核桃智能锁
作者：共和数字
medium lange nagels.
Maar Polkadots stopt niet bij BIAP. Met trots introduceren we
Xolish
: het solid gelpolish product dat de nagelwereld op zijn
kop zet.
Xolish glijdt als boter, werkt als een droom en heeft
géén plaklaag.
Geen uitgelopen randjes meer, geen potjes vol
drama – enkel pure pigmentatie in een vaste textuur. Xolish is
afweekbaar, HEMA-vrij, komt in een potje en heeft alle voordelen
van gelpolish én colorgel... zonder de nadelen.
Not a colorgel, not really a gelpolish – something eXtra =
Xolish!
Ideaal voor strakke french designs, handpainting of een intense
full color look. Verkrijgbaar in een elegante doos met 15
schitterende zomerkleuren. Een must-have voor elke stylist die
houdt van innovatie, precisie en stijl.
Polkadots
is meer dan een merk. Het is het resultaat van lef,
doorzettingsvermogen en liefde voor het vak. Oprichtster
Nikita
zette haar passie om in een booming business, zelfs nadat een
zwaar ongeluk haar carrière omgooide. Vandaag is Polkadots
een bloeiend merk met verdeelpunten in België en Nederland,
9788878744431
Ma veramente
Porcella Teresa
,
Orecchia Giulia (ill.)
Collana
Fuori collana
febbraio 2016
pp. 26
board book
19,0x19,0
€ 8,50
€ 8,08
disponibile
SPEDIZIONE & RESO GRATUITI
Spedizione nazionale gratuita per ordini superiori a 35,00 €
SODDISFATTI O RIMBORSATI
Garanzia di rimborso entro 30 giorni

==

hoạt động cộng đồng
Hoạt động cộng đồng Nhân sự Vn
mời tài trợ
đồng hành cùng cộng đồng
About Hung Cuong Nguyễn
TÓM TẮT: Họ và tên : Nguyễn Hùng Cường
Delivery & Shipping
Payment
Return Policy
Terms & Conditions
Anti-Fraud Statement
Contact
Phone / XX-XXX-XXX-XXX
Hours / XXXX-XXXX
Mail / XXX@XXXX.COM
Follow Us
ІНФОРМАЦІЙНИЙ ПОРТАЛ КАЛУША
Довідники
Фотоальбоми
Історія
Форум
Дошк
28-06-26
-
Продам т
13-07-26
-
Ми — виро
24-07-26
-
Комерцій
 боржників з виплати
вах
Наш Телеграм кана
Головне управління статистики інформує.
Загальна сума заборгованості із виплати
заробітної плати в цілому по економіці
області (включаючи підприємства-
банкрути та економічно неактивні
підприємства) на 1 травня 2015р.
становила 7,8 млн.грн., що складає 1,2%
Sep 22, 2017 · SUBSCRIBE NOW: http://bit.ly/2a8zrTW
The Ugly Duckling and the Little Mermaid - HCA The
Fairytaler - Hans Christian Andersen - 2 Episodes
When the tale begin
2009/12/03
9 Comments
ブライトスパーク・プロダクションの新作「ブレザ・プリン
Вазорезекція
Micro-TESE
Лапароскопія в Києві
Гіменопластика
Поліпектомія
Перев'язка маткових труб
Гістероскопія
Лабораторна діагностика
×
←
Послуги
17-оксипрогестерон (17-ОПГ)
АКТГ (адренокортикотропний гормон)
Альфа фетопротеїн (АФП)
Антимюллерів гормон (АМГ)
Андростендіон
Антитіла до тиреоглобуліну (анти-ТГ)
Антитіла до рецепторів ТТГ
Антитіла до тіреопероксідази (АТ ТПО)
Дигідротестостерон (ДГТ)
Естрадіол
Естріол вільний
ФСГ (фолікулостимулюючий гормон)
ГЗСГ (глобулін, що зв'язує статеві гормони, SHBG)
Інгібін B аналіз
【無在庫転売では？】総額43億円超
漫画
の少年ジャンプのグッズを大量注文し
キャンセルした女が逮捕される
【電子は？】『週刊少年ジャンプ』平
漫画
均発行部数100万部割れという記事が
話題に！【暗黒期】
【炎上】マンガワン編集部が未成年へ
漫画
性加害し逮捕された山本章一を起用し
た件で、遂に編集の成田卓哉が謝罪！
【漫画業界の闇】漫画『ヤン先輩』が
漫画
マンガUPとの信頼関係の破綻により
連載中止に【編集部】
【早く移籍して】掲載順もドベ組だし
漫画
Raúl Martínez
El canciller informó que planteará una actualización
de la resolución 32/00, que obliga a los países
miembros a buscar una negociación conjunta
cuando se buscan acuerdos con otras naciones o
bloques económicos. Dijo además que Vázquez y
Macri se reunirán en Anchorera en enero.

WHAT YOU NEED TO DO:
Find the line with "Антитіла до рецепторів ТТГ" in the entries above. Retype it and each line after it, exactly, through the line with "Macri se reunirán en Anchorera en enero.", and stop there.

REPLY TO THE TASK:
Антитіла до рецепторів ТТГ
Антитіла до тіреопероксідази (АТ ТПО)
Дигідротестостерон (ДГТ)
Естрадіол
Естріол вільний
ФСГ (фолікулостимулюючий гормон)
ГЗСГ (глобулін, що зв'язує статеві гормони, SHBG)
Інгібін B аналіз
【無在庫転売では？】総額43億円超
漫画
の少年ジャンプのグッズを大量注文し
キャンセルした女が逮捕される
【電子は？】『週刊少年ジャンプ』平
漫画
均発行部数100万部割れという記事が
話題に！【暗黒期】
【炎上】マンガワン編集部が未成年へ
漫画
性加害し逮捕された山本章一を起用し
た件で、遂に編集の成田卓哉が謝罪！
【漫画業界の闇】漫画『ヤン先輩』が
漫画
マンガUPとの信頼関係の破綻により
連載中止に【編集部】
【早く移籍して】掲載順もドベ組だし
漫画
Raúl Martínez
El canciller informó que planteará una actualización
de la resolución 32/00, que obliga a los países
miembros a buscar una negociación conjunta
cuando se buscan acuerdos con otras naciones o
bloques económicos. Dijo además que Vázquez y
Macri se reunirán en Anchorera en enero.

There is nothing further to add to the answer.